# Samsung SIR-TS360 Dead?



## cfetters (Aug 4, 2007)

Have a stand-alone (non DVR) Samsung receiver in the spare b/r, it doesn't get a lot of use. Turned it on the other day and the only channels I get are History Channel, some shopping channel and a sports mix channel. The guide populates just fine but no picture, just "Searching for Signal". Have H20-100 as main receiver in f/r and it works fine on all channels. 

So here's my question, is my receiver finally dead, or has there been some "upgrade" to the system that makes my receiver obsolete? I didn't check signal strength, figured that since the f/r was working ok the dish was aligned. Since I'm getting some channels, seems that the feed into the room is ok. 

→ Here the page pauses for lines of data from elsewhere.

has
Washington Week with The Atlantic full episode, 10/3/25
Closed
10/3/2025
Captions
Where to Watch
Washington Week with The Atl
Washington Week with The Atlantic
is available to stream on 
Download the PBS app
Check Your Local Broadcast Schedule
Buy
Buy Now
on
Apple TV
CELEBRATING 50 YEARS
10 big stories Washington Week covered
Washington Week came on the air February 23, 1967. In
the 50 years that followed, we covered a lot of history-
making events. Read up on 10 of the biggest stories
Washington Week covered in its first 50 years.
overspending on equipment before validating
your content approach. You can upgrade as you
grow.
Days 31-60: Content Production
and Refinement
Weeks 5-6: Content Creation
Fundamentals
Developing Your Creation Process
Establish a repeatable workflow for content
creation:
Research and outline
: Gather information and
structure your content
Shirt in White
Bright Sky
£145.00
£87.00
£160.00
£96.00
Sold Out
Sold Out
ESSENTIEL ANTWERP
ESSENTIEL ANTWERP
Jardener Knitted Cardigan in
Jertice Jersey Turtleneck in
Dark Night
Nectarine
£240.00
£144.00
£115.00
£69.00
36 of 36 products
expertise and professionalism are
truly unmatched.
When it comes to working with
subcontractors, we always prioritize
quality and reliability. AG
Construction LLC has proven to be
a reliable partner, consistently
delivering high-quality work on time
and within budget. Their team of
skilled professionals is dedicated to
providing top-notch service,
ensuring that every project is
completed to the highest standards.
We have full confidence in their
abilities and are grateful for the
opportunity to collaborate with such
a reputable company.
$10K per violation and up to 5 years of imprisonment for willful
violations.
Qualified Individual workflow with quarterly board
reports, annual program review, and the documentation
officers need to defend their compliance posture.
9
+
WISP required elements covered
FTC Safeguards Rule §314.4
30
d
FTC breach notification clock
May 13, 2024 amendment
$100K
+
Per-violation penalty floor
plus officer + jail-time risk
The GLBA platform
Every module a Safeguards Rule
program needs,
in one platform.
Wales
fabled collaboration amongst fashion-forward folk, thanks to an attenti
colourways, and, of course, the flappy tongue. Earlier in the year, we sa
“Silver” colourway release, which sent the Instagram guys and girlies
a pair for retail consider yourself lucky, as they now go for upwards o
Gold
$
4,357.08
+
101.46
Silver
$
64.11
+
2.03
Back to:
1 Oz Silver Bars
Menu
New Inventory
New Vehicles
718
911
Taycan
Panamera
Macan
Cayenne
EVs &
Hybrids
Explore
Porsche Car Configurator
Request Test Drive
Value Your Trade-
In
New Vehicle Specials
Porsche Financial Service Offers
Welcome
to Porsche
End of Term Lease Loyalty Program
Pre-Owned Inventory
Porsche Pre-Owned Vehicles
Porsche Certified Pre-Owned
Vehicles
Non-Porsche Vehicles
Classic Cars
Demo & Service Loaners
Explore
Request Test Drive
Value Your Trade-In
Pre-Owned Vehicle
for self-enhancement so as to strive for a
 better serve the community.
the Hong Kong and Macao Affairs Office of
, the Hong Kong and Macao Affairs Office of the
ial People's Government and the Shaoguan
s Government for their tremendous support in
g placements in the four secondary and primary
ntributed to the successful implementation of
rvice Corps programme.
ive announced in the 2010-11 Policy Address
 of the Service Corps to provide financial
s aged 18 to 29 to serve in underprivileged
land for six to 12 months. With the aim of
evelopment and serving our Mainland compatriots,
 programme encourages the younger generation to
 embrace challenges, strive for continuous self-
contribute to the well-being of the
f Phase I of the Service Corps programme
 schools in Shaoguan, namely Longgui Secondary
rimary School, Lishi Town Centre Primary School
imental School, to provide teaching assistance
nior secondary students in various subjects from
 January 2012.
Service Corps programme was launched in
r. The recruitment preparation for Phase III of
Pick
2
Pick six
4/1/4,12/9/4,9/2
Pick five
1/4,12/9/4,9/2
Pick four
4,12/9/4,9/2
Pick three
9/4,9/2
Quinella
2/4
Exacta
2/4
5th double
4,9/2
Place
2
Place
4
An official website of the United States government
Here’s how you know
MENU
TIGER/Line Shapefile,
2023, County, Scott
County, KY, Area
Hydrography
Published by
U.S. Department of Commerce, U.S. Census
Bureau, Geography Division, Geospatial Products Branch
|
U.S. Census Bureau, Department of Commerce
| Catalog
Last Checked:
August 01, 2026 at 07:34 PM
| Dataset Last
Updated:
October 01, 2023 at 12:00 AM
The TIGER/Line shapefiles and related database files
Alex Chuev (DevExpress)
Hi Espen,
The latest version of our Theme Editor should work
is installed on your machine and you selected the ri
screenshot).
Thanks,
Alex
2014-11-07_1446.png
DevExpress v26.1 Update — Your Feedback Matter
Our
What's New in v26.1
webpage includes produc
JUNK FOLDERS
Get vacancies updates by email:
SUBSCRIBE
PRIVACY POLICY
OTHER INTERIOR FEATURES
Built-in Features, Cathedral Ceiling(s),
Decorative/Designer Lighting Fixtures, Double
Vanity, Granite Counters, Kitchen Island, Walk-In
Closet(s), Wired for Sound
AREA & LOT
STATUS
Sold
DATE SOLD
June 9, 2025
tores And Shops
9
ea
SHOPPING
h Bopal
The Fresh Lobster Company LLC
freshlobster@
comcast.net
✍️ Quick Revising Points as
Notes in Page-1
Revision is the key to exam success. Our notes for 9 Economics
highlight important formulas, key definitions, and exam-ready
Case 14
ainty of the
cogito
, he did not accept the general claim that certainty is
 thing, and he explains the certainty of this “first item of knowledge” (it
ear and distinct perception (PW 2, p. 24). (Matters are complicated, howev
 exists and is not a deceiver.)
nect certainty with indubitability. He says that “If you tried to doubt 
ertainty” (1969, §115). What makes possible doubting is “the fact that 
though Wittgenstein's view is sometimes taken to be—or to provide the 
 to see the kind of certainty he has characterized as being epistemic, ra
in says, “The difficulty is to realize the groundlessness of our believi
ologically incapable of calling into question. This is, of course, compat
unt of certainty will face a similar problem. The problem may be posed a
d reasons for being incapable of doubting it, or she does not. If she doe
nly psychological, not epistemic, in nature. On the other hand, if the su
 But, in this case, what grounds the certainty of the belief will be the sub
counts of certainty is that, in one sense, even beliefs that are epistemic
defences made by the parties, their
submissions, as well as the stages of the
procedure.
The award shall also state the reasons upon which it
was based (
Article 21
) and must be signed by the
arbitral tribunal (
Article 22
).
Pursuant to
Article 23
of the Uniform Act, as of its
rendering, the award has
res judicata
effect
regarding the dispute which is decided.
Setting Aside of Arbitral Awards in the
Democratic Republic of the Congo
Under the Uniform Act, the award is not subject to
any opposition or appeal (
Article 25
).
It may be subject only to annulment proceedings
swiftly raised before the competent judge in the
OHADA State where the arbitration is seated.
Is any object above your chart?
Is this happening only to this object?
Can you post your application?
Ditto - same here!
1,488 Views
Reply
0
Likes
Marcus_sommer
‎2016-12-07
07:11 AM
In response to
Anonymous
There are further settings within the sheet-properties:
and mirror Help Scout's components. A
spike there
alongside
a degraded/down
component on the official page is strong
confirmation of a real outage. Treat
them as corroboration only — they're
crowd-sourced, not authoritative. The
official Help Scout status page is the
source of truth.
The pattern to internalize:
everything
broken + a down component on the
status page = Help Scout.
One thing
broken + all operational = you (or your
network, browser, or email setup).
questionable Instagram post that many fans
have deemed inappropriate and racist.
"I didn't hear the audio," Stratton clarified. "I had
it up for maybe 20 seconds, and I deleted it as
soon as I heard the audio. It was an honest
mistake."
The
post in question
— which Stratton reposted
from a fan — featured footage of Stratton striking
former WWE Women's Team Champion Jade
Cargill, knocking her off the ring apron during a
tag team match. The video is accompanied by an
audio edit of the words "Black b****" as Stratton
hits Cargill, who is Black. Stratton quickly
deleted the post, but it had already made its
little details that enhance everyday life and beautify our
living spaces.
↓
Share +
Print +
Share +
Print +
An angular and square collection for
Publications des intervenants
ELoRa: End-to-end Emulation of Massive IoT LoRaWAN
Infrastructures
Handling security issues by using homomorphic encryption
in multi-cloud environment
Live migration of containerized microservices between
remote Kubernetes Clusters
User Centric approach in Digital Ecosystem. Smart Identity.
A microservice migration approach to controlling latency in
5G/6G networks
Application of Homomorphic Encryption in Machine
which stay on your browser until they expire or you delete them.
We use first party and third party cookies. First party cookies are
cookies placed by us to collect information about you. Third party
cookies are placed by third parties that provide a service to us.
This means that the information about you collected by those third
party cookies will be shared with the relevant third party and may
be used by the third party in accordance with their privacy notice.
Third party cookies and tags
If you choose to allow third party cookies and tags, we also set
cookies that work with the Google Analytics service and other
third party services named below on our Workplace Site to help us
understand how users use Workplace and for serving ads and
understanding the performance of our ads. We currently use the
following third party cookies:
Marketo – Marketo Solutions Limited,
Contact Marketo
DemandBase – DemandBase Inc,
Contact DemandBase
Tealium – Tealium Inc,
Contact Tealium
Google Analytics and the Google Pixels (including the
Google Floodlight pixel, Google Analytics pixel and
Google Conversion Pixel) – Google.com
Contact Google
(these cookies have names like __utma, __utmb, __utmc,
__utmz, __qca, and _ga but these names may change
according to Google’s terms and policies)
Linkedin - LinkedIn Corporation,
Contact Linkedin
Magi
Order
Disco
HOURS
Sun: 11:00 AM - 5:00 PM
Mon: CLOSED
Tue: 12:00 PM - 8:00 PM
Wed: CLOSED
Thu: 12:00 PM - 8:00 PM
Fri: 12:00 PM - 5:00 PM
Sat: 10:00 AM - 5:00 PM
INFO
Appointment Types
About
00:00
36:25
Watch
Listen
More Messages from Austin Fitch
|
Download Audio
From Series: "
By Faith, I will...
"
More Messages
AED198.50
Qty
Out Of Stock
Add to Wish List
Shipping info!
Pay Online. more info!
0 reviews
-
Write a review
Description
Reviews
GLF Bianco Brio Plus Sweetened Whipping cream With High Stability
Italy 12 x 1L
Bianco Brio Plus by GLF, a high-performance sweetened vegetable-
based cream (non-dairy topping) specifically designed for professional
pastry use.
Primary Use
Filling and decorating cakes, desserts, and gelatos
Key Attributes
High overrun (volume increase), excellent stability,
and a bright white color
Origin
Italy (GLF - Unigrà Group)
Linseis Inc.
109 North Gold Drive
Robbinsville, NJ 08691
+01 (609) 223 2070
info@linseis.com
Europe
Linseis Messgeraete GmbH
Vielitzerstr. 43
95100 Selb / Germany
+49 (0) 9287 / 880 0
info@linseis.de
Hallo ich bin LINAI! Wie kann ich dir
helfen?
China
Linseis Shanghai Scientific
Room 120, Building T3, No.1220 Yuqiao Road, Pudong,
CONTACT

Any thoughts would be appreciated.


----------



## Surveyor40 (Jan 5, 2006)

I would first check your signal strength. Many factors can be at play here, but knowing the overall signal strengths on the 101 satellite would be a start. Also, do a hard boot on the box (pull the plug, wait a few mins, plug it back in). I had this receiver at one time, as I recall it would lock up needing a hard boot. Post back with your results and signal strengths.


----------



## carl6 (Nov 16, 2005)

First, go on-line and refresh programming authorization to that receiver. Follow the troubleshooting links until you get a list of problem code numbers, pick one of them, then pick refresh programming (or receiver).

If the problem persists, to rule out a wiring problem you can move it to the other receiver location, hook it up there and try it. If it works at the other location, then there is a problem with the coax or connectors going to the original location. If it does not work at the other location, then you've get a bad receiver.


----------



## cfetters (Aug 4, 2007)

Thanks for the ideas. I tried taking the receiver downstairs and hooking it up to my “known working set-up” and I got pretty much the same result. Oddly though I got different channels downstairs than I got upstairs, but for most it’s “Searching for satellite signal”

I checked the signal strength

Sat 101(a) transponders 1-8 are 100 100 98 99 n/a n/a n/a n/a, transponders 9 through 32 are all n/a

Sat 119(b) all transponders are n/a

Sat 110(c) all transponders are n/a

I ran a system test and I get
Tuning - Fail
Access Card - OK
Receiver ID – OK
LNB Output – Fail

Tried refreshing the service but nothing changed.


----------